Structure determines tax treatment
The ATO TR 2009/2 capital-vs-revenue framework applies to all structures, but how it is applied differs:
- Company-owned cover: cleanest treatment. The company is the policy owner and beneficiary. Premium deductibility (revenue purpose) reduces corporate taxable income at the company tax rate. Capital-purpose proceeds are typically CGT-exempt under ITAA 1997 s118-37(1)(a) where the company is the original beneficial owner.
- Partnership-owned cover: the deduction (revenue purpose) flows through to individual partners per their partnership share. Capital-purpose proceeds may require analysis of beneficial-ownership tests.

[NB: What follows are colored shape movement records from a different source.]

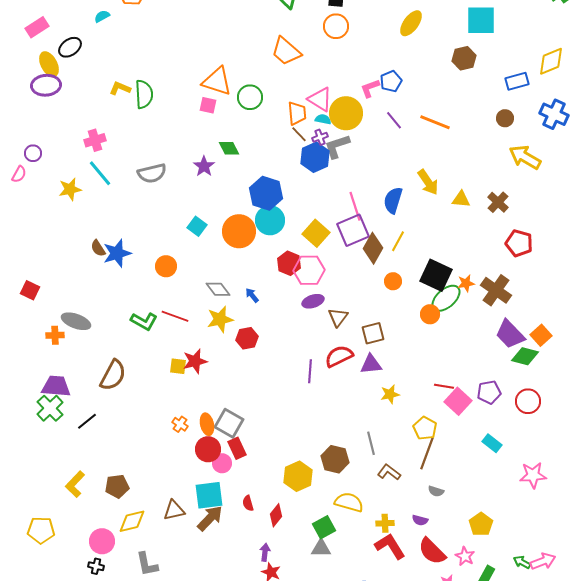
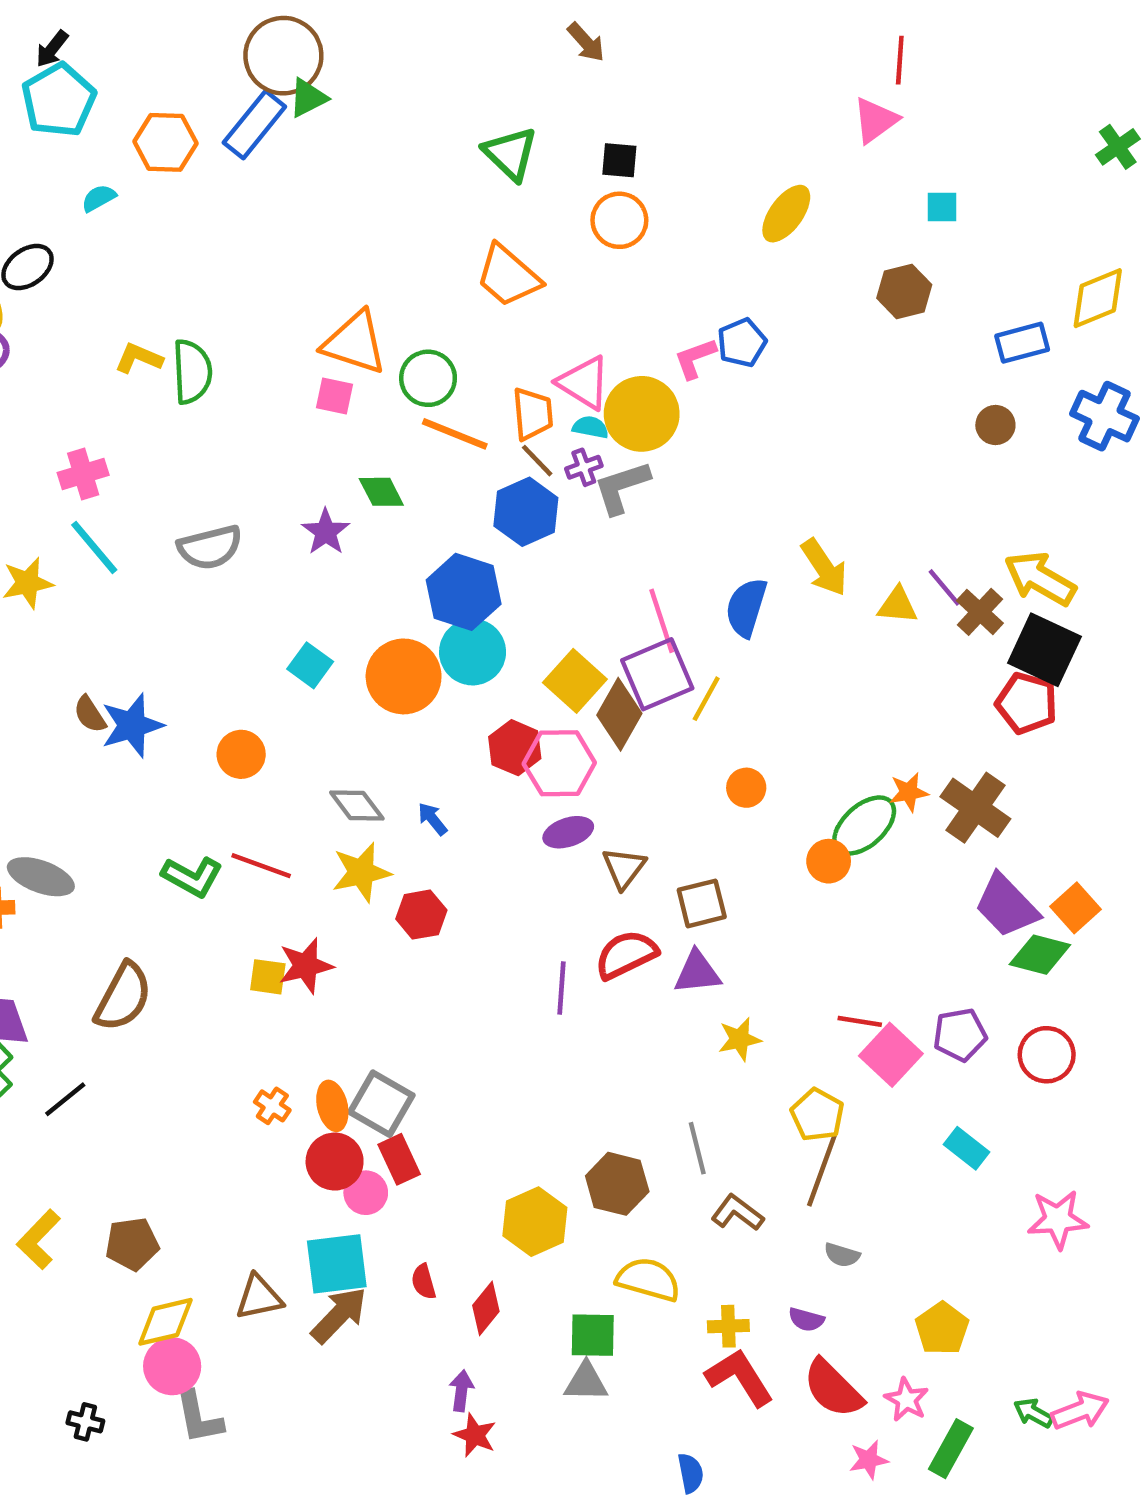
cyan square: (481, 20) -> (942, 207), size x0.5
purple line: (394, 120) -> (944, 587), moved
orange line: (435, 122) -> (455, 434), moved
blue hexagon: (315, 157) -> (526, 512), moved
yellow arrow: (525, 157) -> (1040, 579), moved
yellow line: (398, 241) -> (706, 699), moved
brown diamond: (373, 248) -> (619, 714), moved
black square: (436, 275) -> (1044, 650), moved
green square: (324, 527) -> (593, 1335), turned 30
pink circle: (102, 541) -> (172, 1366), moved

- Trust-owned cover: deduction (revenue purpose) flows through per the trust deed's distribution rules. Capital-purpose CGT exemption requires careful trust-deed drafting to maintain original-beneficial-owner status.
- Cross-owned cover (each partner owns cover on the other): the s118-37 exemption applies to original beneficial owners, but cross-ownership can create complexity at claim time. Specialist tax advice is essential.

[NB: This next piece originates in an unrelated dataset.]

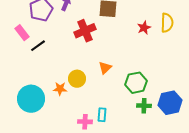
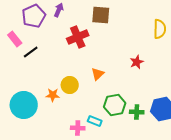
red star: (144, 28) -> (137, 62), moved
green hexagon: (136, 83) -> (115, 105), moved
cyan rectangle: (102, 115) -> (95, 121), turned -72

- SMSF-held cover: SIS Act s62 sole-purpose test bars business-purpose Key Person cover from sitting inside super. SMSF Life Cover is for member benefit (death payment to dependant), not business benefit.
Sole trader limitation
For a sole trader business, the individual and the business are the same legal person. Key Person cover in the traditional sense does not apply because there is no separate business entity to own the policy. Personal Life cover, TPD, and Income Protection serve the same protective purpose. For a sole-founder business with significant goodwill, dedicated cover sized to a wind-down or sale runway is the practical alternative.
Inside-super restrictions
Where Key Person cover is structured inside an SMSF or retail super fund:
- Life Cover: allowed (SIS Regulation 4.07A).
- TPD: restricted to any-occupation definition (SIS Regulation 4.07D, since 1 July 2014).
- Critical Illness / Trauma: generally NOT allowed for new cover post-1 July 2014 (sole-purpose test).
- Income Protection: must align with SIS Temporary Incapacity definition.
For specialist Key Person roles where own-occupation TPD matters (a surgeon, dentist, or specialist consultant), outside-super ownership is essential.
This is general advice only. Discuss specific business-structure considerations with a licensed adviser and your accountant before applying.